> _ASSIGNMENT_:
Count every line of these entries that holds the word "encore", and reply with the number only.

> _DATA UNDER STUDY_:
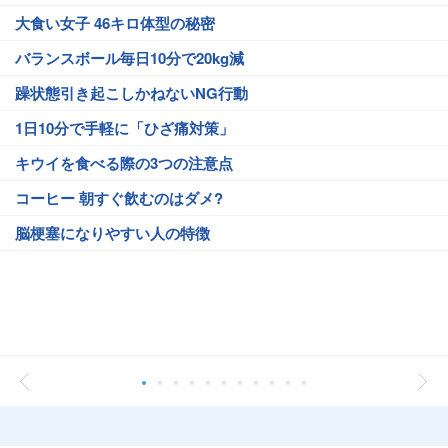
大食い女子 46キロ体型の秘密
バランスボール毎日10分で20kg減
躁状態引き起こしかねないNG行動
1日10分で手軽に「ひざ痛対策」
キウイを食べる際の3つの注意点
コーヒー 朝すぐ飲むのはダメ?
脳梗塞になりやすい人の特徴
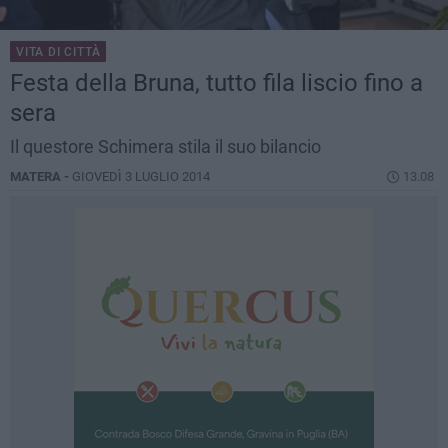
VITA DI CITTÀ
Festa della Bruna, tutto fila liscio fino a
sera
Il questore Schimera stila il suo bilancio
MATERA -
GIOVEDÌ 3 LUGLIO 2014
13.08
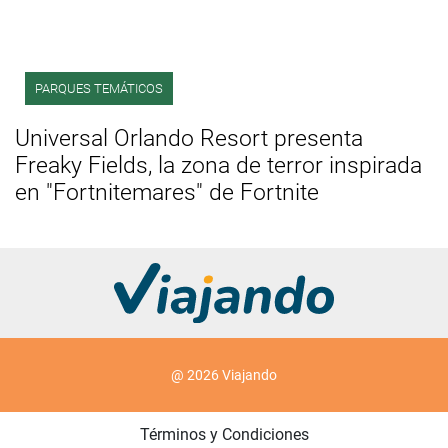
PARQUES TEMÁTICOS
Universal Orlando Resort presenta
Freaky Fields, la zona de terror inspirada
en "Fortnitemares" de Fortnite
@ 2026 Viajando
Términos y Condiciones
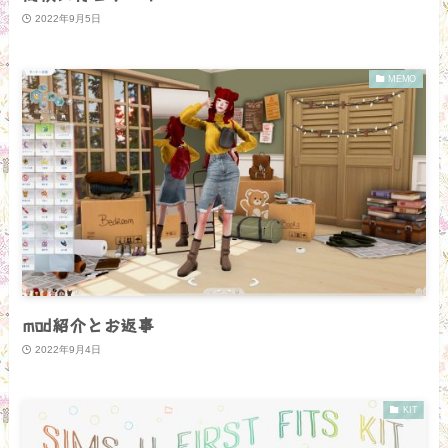
2022年9月5日
MEMO
mod紹介とお返事
2022年9月4日
KIT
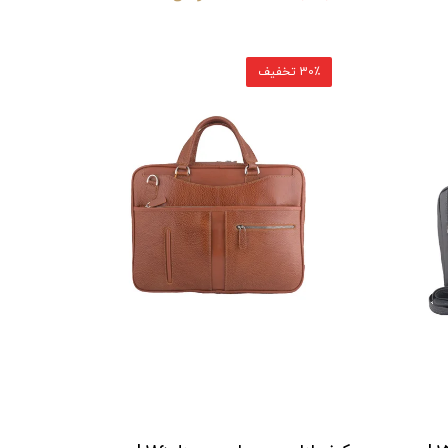
30٪ تخفیف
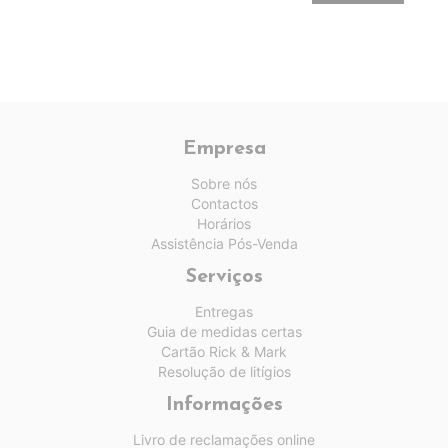
Empresa
Sobre nós
Contactos
Horários
Assistência Pós-Venda
Serviços
Entregas
Guia de medidas certas
Cartão Rick & Mark
Resolução de litígios
Informações
Livro de reclamações online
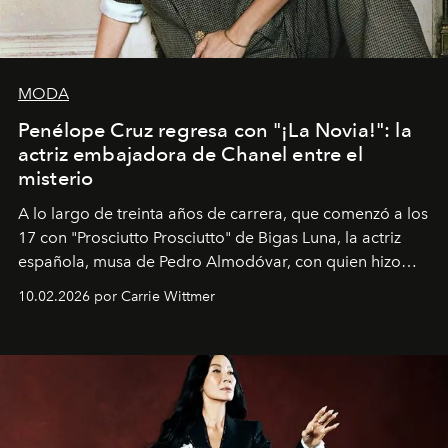
MODA
Penélope Cruz regresa con "¡La Novia!": la
actriz embajadora de Chanel entre el
misterio
A lo largo de treinta años de carrera, que comenzó a los
17 con "Prosciutto Prosciutto" de Bigas Luna, la actriz
española, musa de Pedro Almodóvar, con quien hizo
siete películas y ganadora del Óscar por "Vicky Cristina
10.02.2026 por Carrie Wittmer
Barcelona", ha dividido su tiempo entre Europa y
Estados Unidos. Su nueva película, "¡La novia!", está
dirigida por Maggie Gyllenhaal.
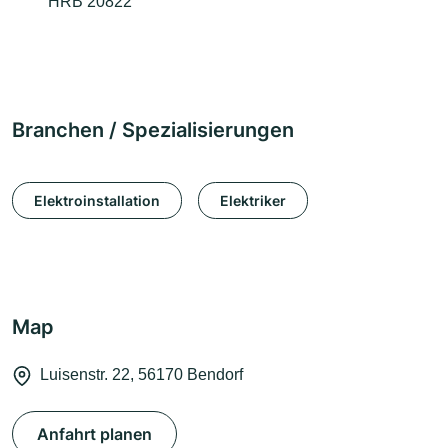
HRB 20822
Branchen / Spezialisierungen
Elektroinstallation
Elektriker
Map
Luisenstr. 22, 56170 Bendorf
Anfahrt planen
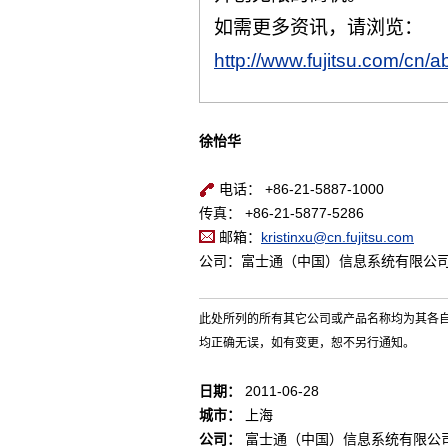
如需更多资讯，请浏览：
http://www.fujitsu.com/cn/ab
徐怡华
电话： +86-21-5887-1000
传真： +86-21-5877-5286
邮箱：
kristinxu@cn.fujitsu.com
公司：富士通（中国）信息系统有限公
此处所列的所有其它公司或产品名称均为其各
均正确无误，如有变更，恕不另行通知。
日期：
2011-06-28
城市：
上海
公司：
富士通（中国）信息系统有限公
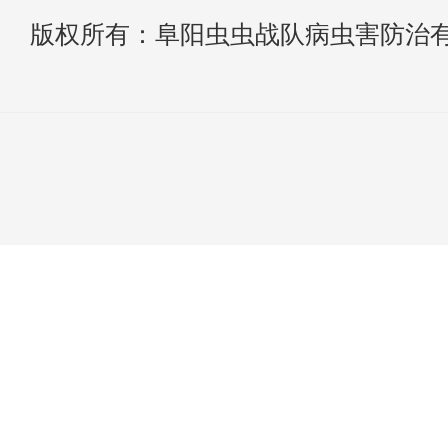
版权所有：阜阳虫虫战队病虫害防治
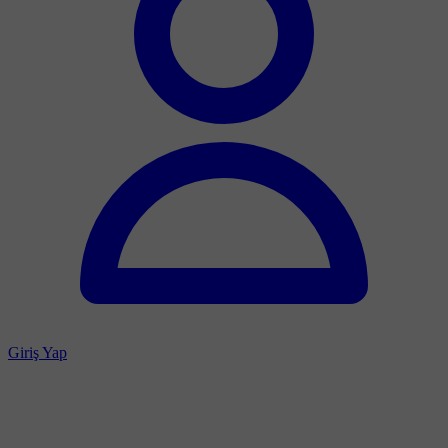
Giriş Yap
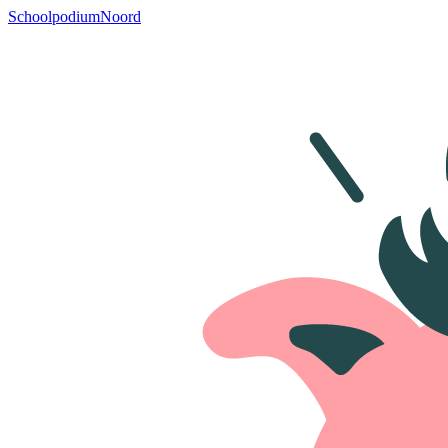
SchoolpodiumNoord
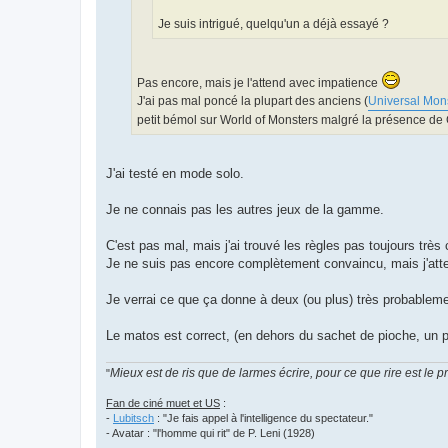
Je suis intrigué, quelqu'un a déjà essayé ?
Pas encore, mais je l'attend avec impatience
J'ai pas mal poncé la plupart des anciens (
Universal Mon
petit bémol sur World of Monsters malgré la présence de 
J'ai testé en mode solo.
Je ne connais pas les autres jeux de la gamme.
C'est pas mal, mais j'ai trouvé les règles pas toujours très 
Je ne suis pas encore complètement convaincu, mais j'atten
Je verrai ce que ça donne à deux (ou plus) très probableme
Le matos est correct, (en dehors du sachet de pioche, un 
Mieux est de ris que de larmes écrire, pour ce que rire est le 
"
Fan de ciné muet et US
:
-
Lubitsch
: "Je fais appel à l'intelligence du spectateur."
- Avatar : "l'homme qui rit" de P. Leni (1928)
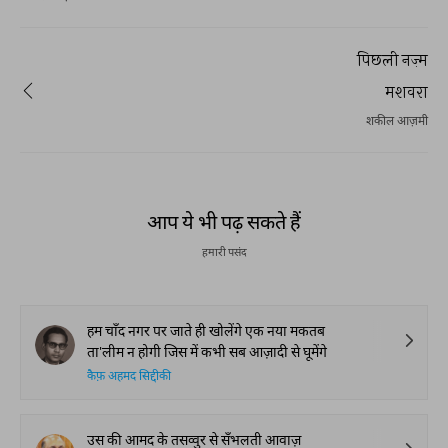
पिछली नज़्म
मशवरा
शकील आज़मी
आप ये भी पढ़ सकते हैं
हमारी पसंद
हम चाँद नगर पर जाते ही खोलेंगे एक नया मकतब
ता'लीम न होगी जिस में कभी सब आज़ादी से घूमेंगे
कैफ़ अहमद सिद्दीकी
उस की आमद के तसव्वुर से सँभलती आवाज़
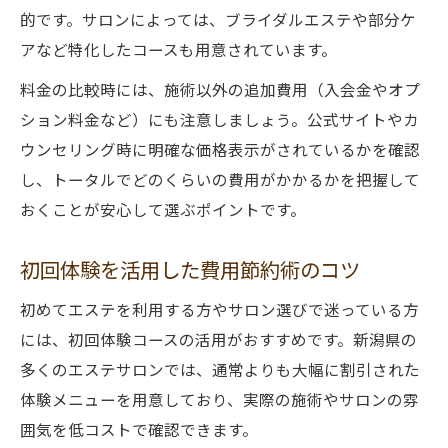
的です。サロンによっては、ブライダルエステや部分ケ
アなど特化したコースも用意されています。
料金の比較時には、施術以外の追加費用（入会金やオプ
ション料金など）にも注意しましょう。公式サイトやカ
ウンセリング時に明確な価格表示がされているかを確認
し、トータルでどのくらいの費用がかかるかを把握して
おくことが安心して選ぶポイントです。
初回体験を活用した費用節約術のコツ
初めてエステを利用する方やサロン選びで迷っている方
には、初回体験コースの活用がおすすめです。新潟県の
多くのエステサロンでは、通常よりも大幅に割引された
体験メニューを用意しており、実際の施術やサロンの雰
囲気を低コストで確認できます。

> _REPLY_:
2